Figure 1. Structure and basic characterizations of conductive self-healing polymers.
The traditional evaluation of repair effectiveness relies on destructive mechanical testing and cannot achieve real-time monitoring. To solve this problem, the team has established an intelligent evaluation strategy. This strategy uses response surface modeling (RSM) to correlate damage characteristics with repair conditions (such as temperature, time) and repair efficiency. Due to the time difference between the recovery of material conductivity and mechanical strength, the team also introduced a scaling factor for calibration, enabling the system to accurately infer the true degree of mechanical performance recovery through non-destructive electrical measurements alone. Ultimately, based on this model, AI can intelligently calculate the optimal repair plan (required voltage and heating time) for different degrees of damage, achieving the best repair effect in the most efficient way (η>99%), and achieving a leap from passive repair to intelligent decision-making (Figure 2).

Figure 2. Healing performance of materials and RSM.
In order to endow the material with precise pain sensation, the team has developed a high-sensitivity eight port impedance measurement method. This method can collect 28-dimensional complex impedance vectors on the surface of materials, like a precise 'neural sensing network', which can capture weak electrical signal changes caused by damage in real time. These high-dimensional data are input into a backpropagation neural network (BPNN) model trained through deep learning. This AI model plays the role of the system's brain and can decode the precise spatial coordinates of damage from complex electrical signals fingerprints. Its prediction accuracy is as high as R²=0.987 (x coordinate) and R²=0.977 (y coordinate), providing reliable navigation for subsequent precise treatment.

Figure 3. The mechanism of damage perception and healing based on impedance measurement and deep learning neural network.

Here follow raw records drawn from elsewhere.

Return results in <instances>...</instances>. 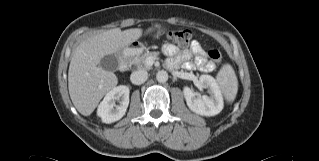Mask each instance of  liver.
I'll return each mask as SVG.
<instances>
[{"label": "liver", "instance_id": "liver-1", "mask_svg": "<svg viewBox=\"0 0 319 161\" xmlns=\"http://www.w3.org/2000/svg\"><path fill=\"white\" fill-rule=\"evenodd\" d=\"M156 24L155 28H160ZM154 28H148L149 33ZM143 35L141 28H115L92 35L74 49L68 71V89L75 108L90 115L105 94L118 83L113 72L99 66L101 59L129 46Z\"/></svg>", "mask_w": 319, "mask_h": 161}]
</instances>
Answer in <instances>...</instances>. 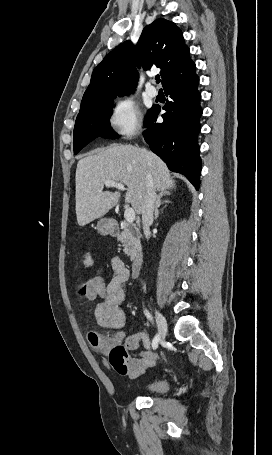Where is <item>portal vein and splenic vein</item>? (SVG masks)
<instances>
[{
	"instance_id": "portal-vein-and-splenic-vein-1",
	"label": "portal vein and splenic vein",
	"mask_w": 272,
	"mask_h": 455,
	"mask_svg": "<svg viewBox=\"0 0 272 455\" xmlns=\"http://www.w3.org/2000/svg\"><path fill=\"white\" fill-rule=\"evenodd\" d=\"M104 184H105L106 187H116V188H118L120 190H124L125 189L124 185L122 183H119V182H116V181H113V180L105 181ZM124 217H125L127 222L133 223L134 220H135V217H136L135 211L132 208H126L125 212H124Z\"/></svg>"
}]
</instances>
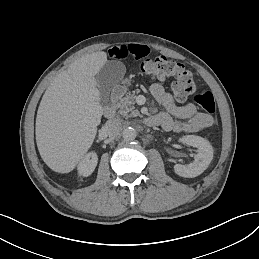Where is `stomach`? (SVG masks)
<instances>
[{
  "label": "stomach",
  "instance_id": "0dacf381",
  "mask_svg": "<svg viewBox=\"0 0 259 259\" xmlns=\"http://www.w3.org/2000/svg\"><path fill=\"white\" fill-rule=\"evenodd\" d=\"M122 84L125 86H129L131 84V79L130 78H124L122 80Z\"/></svg>",
  "mask_w": 259,
  "mask_h": 259
}]
</instances>
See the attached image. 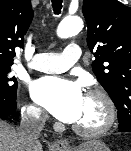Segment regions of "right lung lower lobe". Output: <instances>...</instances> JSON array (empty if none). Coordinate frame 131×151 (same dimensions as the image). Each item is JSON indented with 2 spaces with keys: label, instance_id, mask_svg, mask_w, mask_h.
<instances>
[{
  "label": "right lung lower lobe",
  "instance_id": "98d812e1",
  "mask_svg": "<svg viewBox=\"0 0 131 151\" xmlns=\"http://www.w3.org/2000/svg\"><path fill=\"white\" fill-rule=\"evenodd\" d=\"M17 108L16 98L5 99L0 97V118H6Z\"/></svg>",
  "mask_w": 131,
  "mask_h": 151
}]
</instances>
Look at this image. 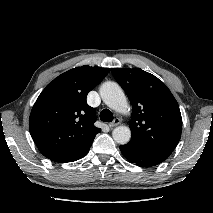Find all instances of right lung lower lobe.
I'll return each mask as SVG.
<instances>
[{
  "label": "right lung lower lobe",
  "mask_w": 213,
  "mask_h": 213,
  "mask_svg": "<svg viewBox=\"0 0 213 213\" xmlns=\"http://www.w3.org/2000/svg\"><path fill=\"white\" fill-rule=\"evenodd\" d=\"M91 144H92V142L90 144H88L87 146H85L83 149L78 150L73 153L56 154V155H52L48 158L52 161L63 162V163L76 161V160L84 157L88 153V151L91 147Z\"/></svg>",
  "instance_id": "1"
}]
</instances>
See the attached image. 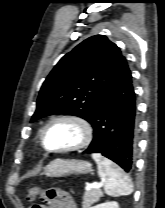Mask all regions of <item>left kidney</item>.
I'll return each mask as SVG.
<instances>
[{
    "mask_svg": "<svg viewBox=\"0 0 165 208\" xmlns=\"http://www.w3.org/2000/svg\"><path fill=\"white\" fill-rule=\"evenodd\" d=\"M91 208H119V205L116 201H111V202H105L98 204L96 206H93Z\"/></svg>",
    "mask_w": 165,
    "mask_h": 208,
    "instance_id": "left-kidney-1",
    "label": "left kidney"
}]
</instances>
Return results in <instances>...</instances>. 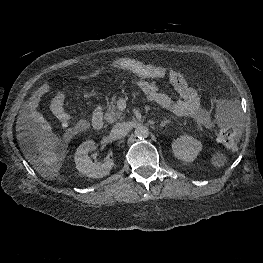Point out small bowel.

After the AI brain issues repair instructions, the system enters an efficient self-execution stage. A selective heating resistor array integrated with the material will accurately activate the micro heating units corresponding to the damaged area based on the positioning results of AI. The Joule heating effect causes the local temperature to rapidly exceed the melting point of the material in a short period of time, prompting the polymer chains to re flow and fuse, thus completing seamless repair within seconds to minutes. This targeted therapy repair method greatly improves energy utilization efficiency. During the repair process, the system will continuously monitor impedance and provide data feedback to AI for real-time efficacy evaluation. Once the AI determines that the material has fully healed (classification accuracy>90%), it will automatically cut off the heating and complete a complete perception decision execution feedback intelligent closed-loop. The entire process does not require any human intervention, truly achieving unmanned and autonomous intelligent healing.

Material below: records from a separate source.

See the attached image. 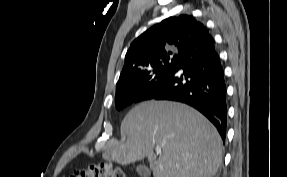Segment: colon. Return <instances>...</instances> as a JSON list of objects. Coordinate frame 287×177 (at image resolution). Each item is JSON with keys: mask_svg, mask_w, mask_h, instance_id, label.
<instances>
[{"mask_svg": "<svg viewBox=\"0 0 287 177\" xmlns=\"http://www.w3.org/2000/svg\"><path fill=\"white\" fill-rule=\"evenodd\" d=\"M71 177H125V175L111 163L96 161L87 167L75 169Z\"/></svg>", "mask_w": 287, "mask_h": 177, "instance_id": "1", "label": "colon"}]
</instances>
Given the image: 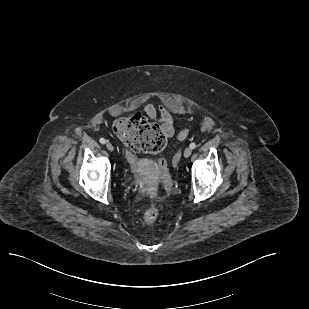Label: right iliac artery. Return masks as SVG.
<instances>
[{"label": "right iliac artery", "mask_w": 309, "mask_h": 309, "mask_svg": "<svg viewBox=\"0 0 309 309\" xmlns=\"http://www.w3.org/2000/svg\"><path fill=\"white\" fill-rule=\"evenodd\" d=\"M99 141H100L101 144H105L106 143V140L104 138H100Z\"/></svg>", "instance_id": "right-iliac-artery-1"}]
</instances>
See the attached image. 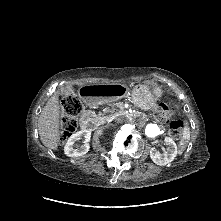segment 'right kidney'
<instances>
[{
  "instance_id": "right-kidney-1",
  "label": "right kidney",
  "mask_w": 221,
  "mask_h": 221,
  "mask_svg": "<svg viewBox=\"0 0 221 221\" xmlns=\"http://www.w3.org/2000/svg\"><path fill=\"white\" fill-rule=\"evenodd\" d=\"M91 132L88 130H81L71 135L64 146V153L69 157H78L86 154L89 151V141ZM80 140H84L82 145L75 144Z\"/></svg>"
}]
</instances>
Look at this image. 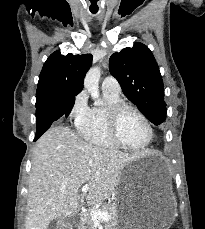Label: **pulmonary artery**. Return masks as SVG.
I'll return each mask as SVG.
<instances>
[{"label": "pulmonary artery", "instance_id": "pulmonary-artery-1", "mask_svg": "<svg viewBox=\"0 0 205 229\" xmlns=\"http://www.w3.org/2000/svg\"><path fill=\"white\" fill-rule=\"evenodd\" d=\"M102 89L115 95H119L121 91L118 81L111 76H108L103 80Z\"/></svg>", "mask_w": 205, "mask_h": 229}]
</instances>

Figure 4. Fabrication and demonstration of self-diagnosing and self-healing system.
In summary, this work successfully constructed a fully autonomous intelligent repair system by deeply integrating cutting-edge technologies of materials science and artificial intelligence. It not only solves the key bottleneck of traditional self-healing materials, but also proposes a new intelligent material design paradigm. The high precision, high efficiency, and fully autonomous characteristics exhibited by this system make it have enormous potential for application on unmanned platforms in extreme environments that are difficult for humans to intervene in, such as deep sea and outer space, providing an important theoretical basis and technical framework for the development of the next generation of intelligent autonomous materials.
The related achievements were published in Advanced Materials entitled From Self-Healing to Smart-Healing: A Self-Diagnosis and Self-Healing System Based on Artificial Intelligence (DOI: 10.1002/adma.202513641). Wen-Lin Luo, Yao-Yao Xu, and Xiong Cheng are co-first authors of the article, and Cheng-Hui Li, Xiao-Dong Huang, Wen-Hua Gu are the corresponding author. This work was supported by the National Natural Science Foundation of China.